Que n’a-t-on entendu dès le confinement initial ! On a d’abord analysé les recherches de logement sur les sites d’annonces. Le trafic n’avait jamais été aussi soutenu… Normal : les Français de villes s’évadaient comme ils le pouvaient, imaginant la pièce en plus ou la terrasse qu’ils n’auraient jamais. Ce qui était plus intéressant, c’est qu’ils détournaient leurs regards vers des villes moyennes ou leurs campagnes périphériques et que s’est alors dessiné bel et bien un nouvel aménagement du territoire. La pandémie ne l’a pas généré, elle l’a seulement catalysé et ce qui se serait inéluctablement produit en une décennie va advenir en moins de cinq ans. Le mouvement est enclenché. Les métropoles ont fini de truster tous les désirs d’habitat. Pourquoi ? Parce que ce qu’elles ont à offrir aux ménages des catégories intermédiaires n’est pas ce qu’on attend de son logement, à savoir la protection, la sécurité pour se placer dans un paradigme plus large. Loger dans une grande ville est synonyme de trois fragilités. Pour ceux qui n’ont pas de hauts revenus, c’est d’abord une fragilité budgétaire, qui affecte les locataires comme les accédants à la propriété : le taux d’effort réel des uns comme des autres est le plus souvent proche de 50 % en prenant en compte les charges diverses attachées au logement.

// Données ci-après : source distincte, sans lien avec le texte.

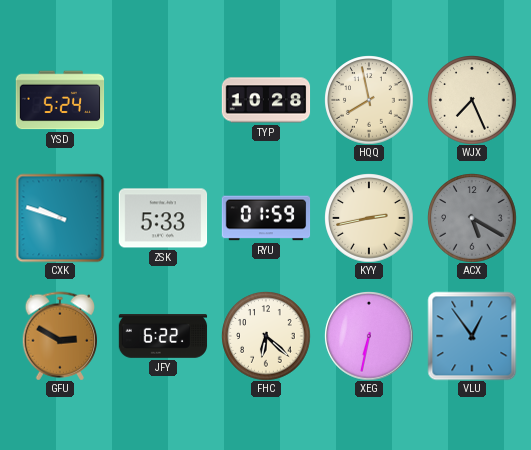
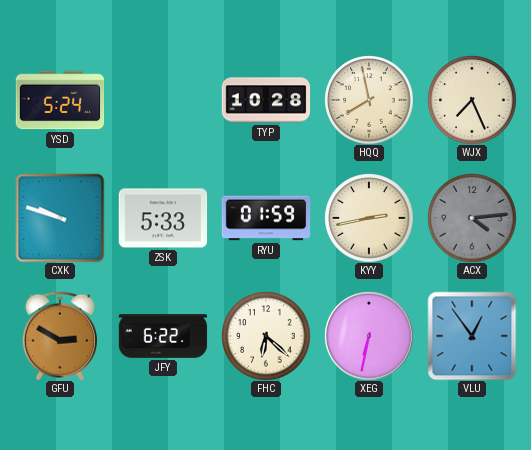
ACX: 5:20 -> 4:14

Un autre indicateur couramment utilisé, le nombre d’années de revenus nets qu’il faut pour acheter : pour une moyenne dans le pays de 5,5, on monte à huit années dans les cinq premières villes de France, et ce chiffre se dégrade chaque trimestre. Une véritable précarité menace les habitants des catégories intermédiaires, qui redoutent le basculement à la première rupture venue, la séparation, la maladie, le passage à temps partiel forcé, et l’impayé bancaire ou de loyer qui enraye la machine. C’est au point que le sentiment de risque de déclassement culmine : des enquêtes menées ces dernières années ont révélé que la majorité des habitants des métropoles pensent que leurs enfants seront moins bien logés qu’eux. À cet égard, les villes moyennes les plus actives et les plus attractives constituent une alternative, que près d’un Parisien sur cinq notamment envisage sérieusement.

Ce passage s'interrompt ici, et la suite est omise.